La Guardia di finanza ha eseguito nella giornata di ieri 33 provvedimenti di fermo emessi dalla Dda di Catanzaro contro gli elementi della cosiddetta cosca ‘degli zingari’, che aveva il suo quartiere generale a Lauropoli, frazione di Cassano allo Jonio, ma accusata di avere gestito un vasto traffico di droga, con diramazioni anche nel nord Italia. Si tratta di una vasta operazione, denominata ‘Gentleman’, che scaturisce da indagini condotte dal Goa di Catanzaro e di Brescia.

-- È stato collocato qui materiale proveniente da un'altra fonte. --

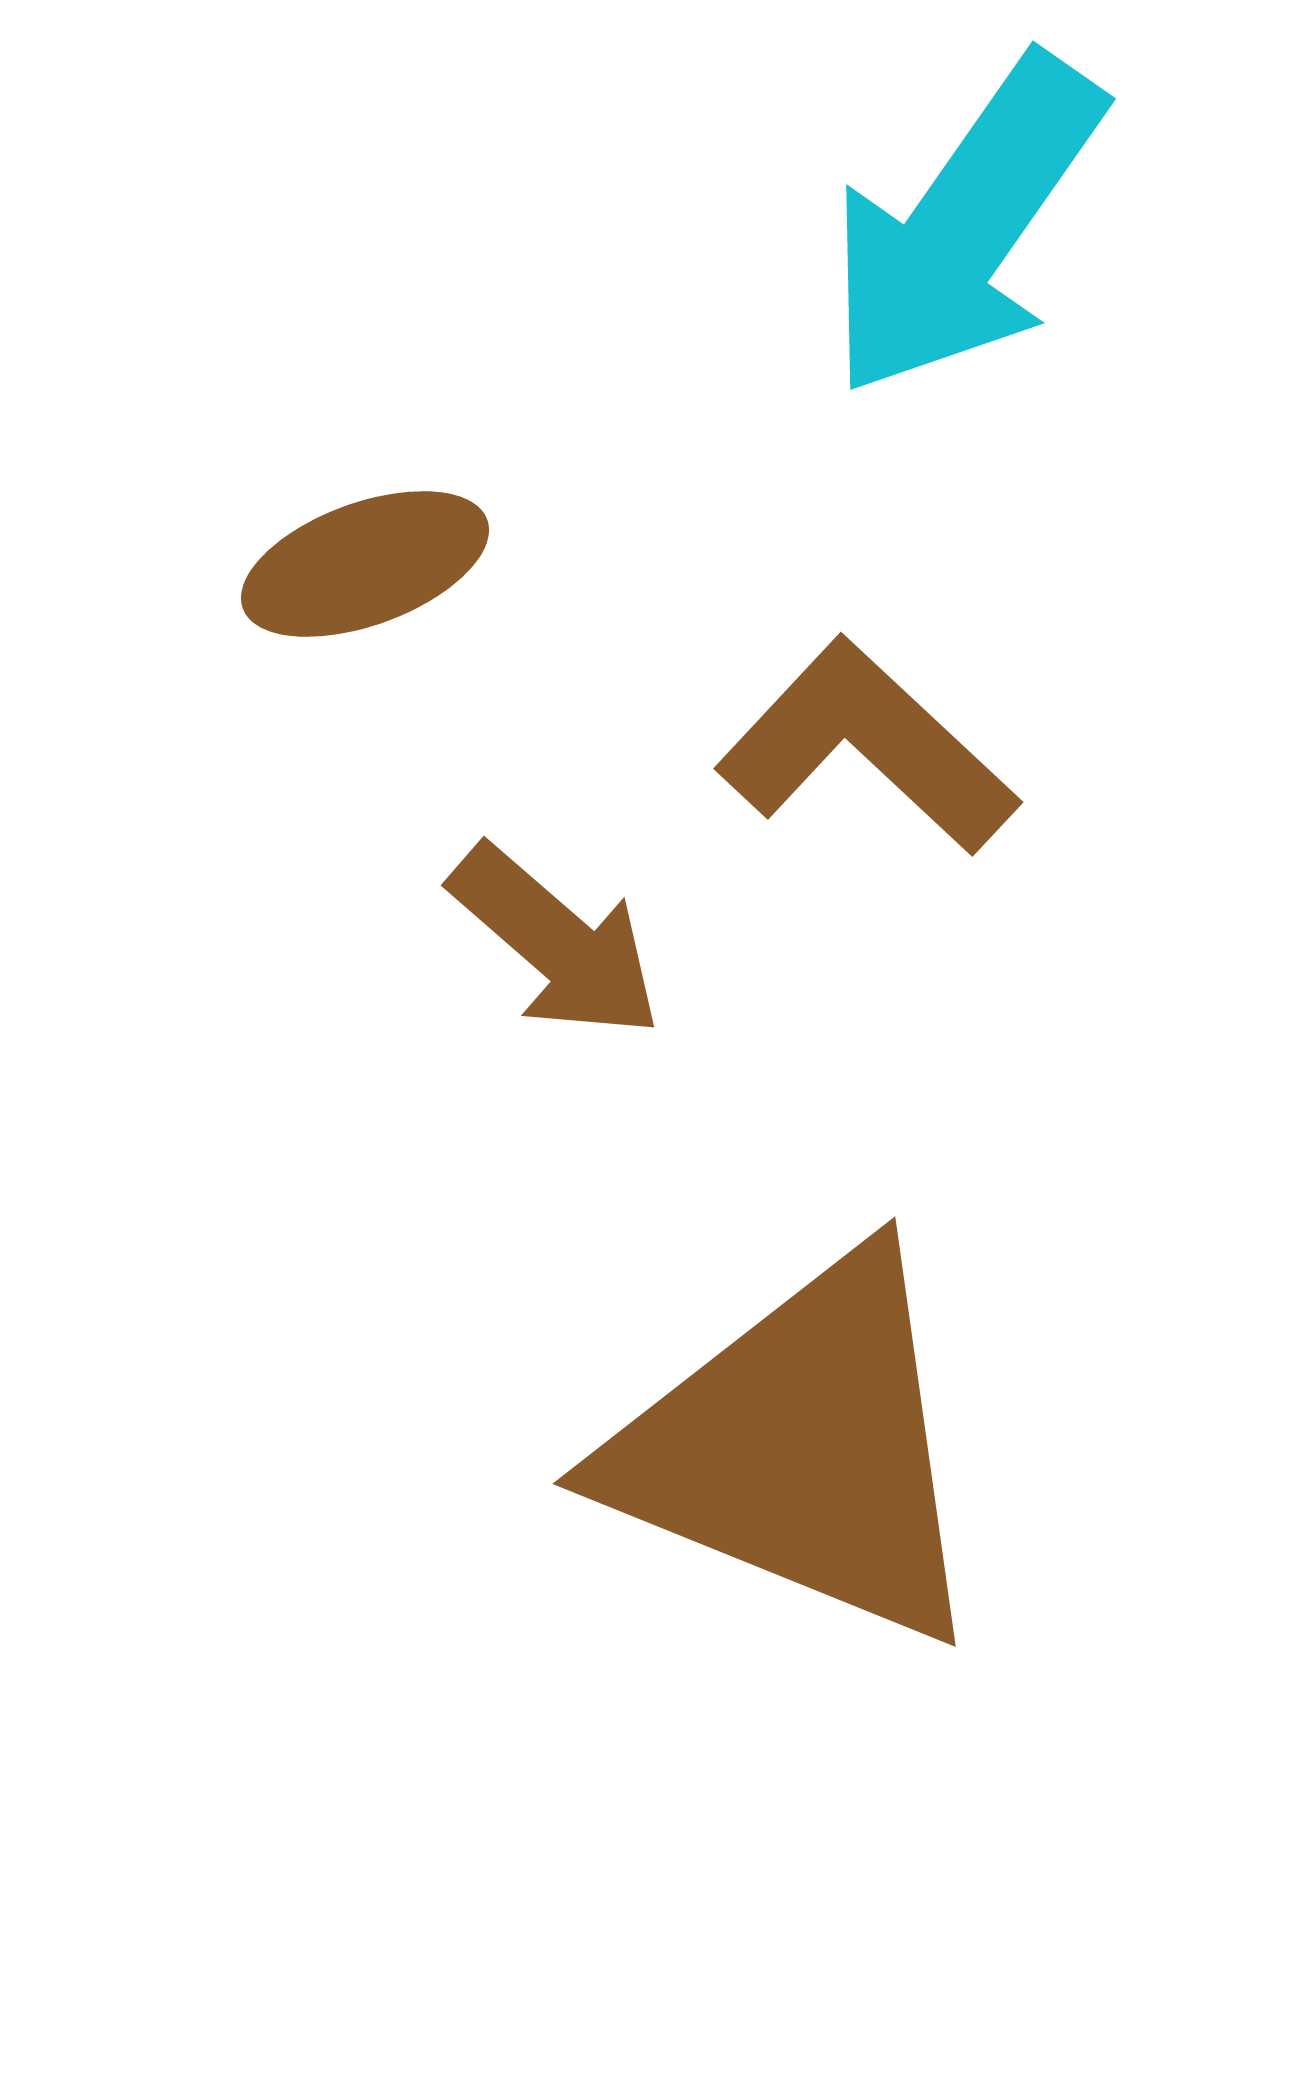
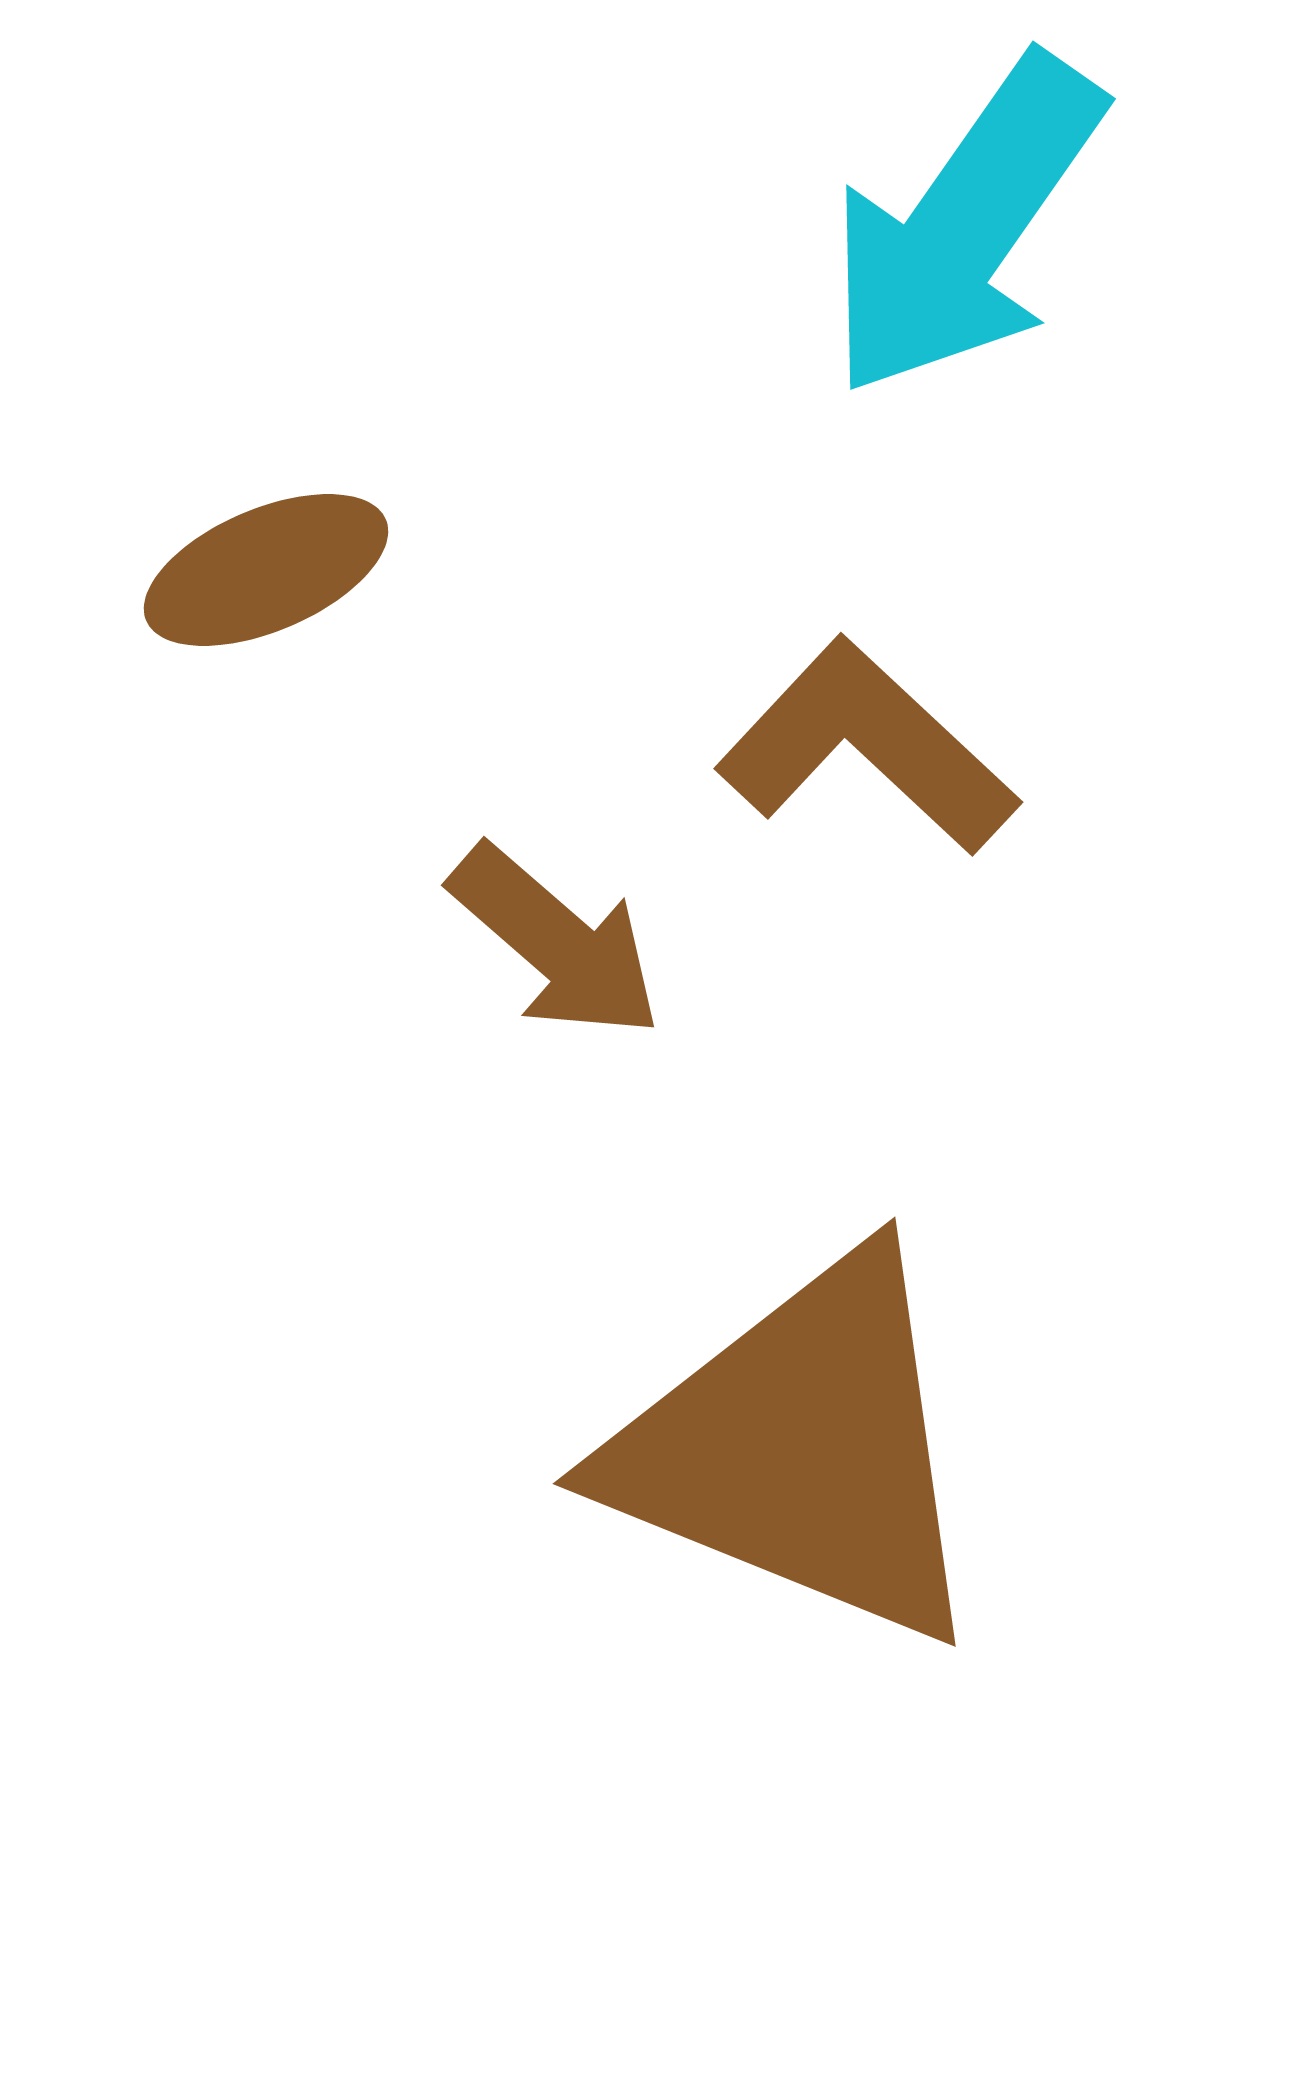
brown ellipse: moved 99 px left, 6 px down; rotated 3 degrees counterclockwise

Da quel che si apprende, nella frazione, il quartiere Timpone Rosso era in mano al cosiddetto clan degli ‘zingari’: in seguito agli arresti, la Finanza ha quindi perquisito oltre cento appartamenti e relative pertinenze di un intero rione di fatto occupato abusivamente da decenni. Dietro una situazione presunta di degrado, si nascondevano in realtà appartamenti lussuosi: rinvenuti arredi di alto pregio, vasche idromassaggi, suppellettili di valore e addirittura una sala adibita a bisca, con tanto di tavoli da gioco stile casinò, il cui giro d’affari sarebbe stato di circa 500mila euro di puntate complessive.

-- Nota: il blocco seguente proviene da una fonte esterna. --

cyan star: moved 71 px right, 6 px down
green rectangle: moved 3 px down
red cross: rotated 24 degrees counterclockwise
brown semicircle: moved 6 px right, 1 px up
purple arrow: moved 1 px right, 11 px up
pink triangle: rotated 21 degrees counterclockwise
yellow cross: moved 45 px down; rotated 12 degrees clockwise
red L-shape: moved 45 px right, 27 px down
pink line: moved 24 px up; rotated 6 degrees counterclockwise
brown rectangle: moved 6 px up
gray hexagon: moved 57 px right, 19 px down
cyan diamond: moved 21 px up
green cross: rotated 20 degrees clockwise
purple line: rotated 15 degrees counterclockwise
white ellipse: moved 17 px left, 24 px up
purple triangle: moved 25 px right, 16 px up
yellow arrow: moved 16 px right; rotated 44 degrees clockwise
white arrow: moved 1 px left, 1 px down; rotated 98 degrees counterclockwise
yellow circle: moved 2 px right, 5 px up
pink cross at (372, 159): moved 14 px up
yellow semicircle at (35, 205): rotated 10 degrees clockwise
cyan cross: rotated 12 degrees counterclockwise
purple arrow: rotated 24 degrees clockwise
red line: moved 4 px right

Rinvenuto poi un parco auto degno di grandi imprenditori e uomini d’affari: Ferrari 360 Modena, Chevrolet Camaro, Smart Fourfour, Land Rover , Mercedes ml , Aston Martin, il cui valore complessivo ammonta a diverse centinaia di migliaia di euro. Tutto frutto dei guadagni illegali derivanti dallo spaccio di sostanze stupefacenti; a questo proposito, rilevante anche il sequestro di dette sostanze: tre tonnellate di marijuana, 38,5 chili di eroina, 42 di sostanza da taglio e 3,8 di cocaina, per un valore, in euro, compreso tra i 45 e 50 milioni di potenziali introiti. Posti sotto sequestro anche due pescherecci d’altura, per anni usati per nascondere la droga proveniente dall’Albania.

Il clan sarebbe coinvolto, secondo le dichiarazioni di un pentito, nella morte del piccolo Cocò Campolongo di appena tre anni, ucciso e poi bruciato nel gennaio 2014 insieme al nonno, Giuseppe Iannicelli, e alla compagna di questi.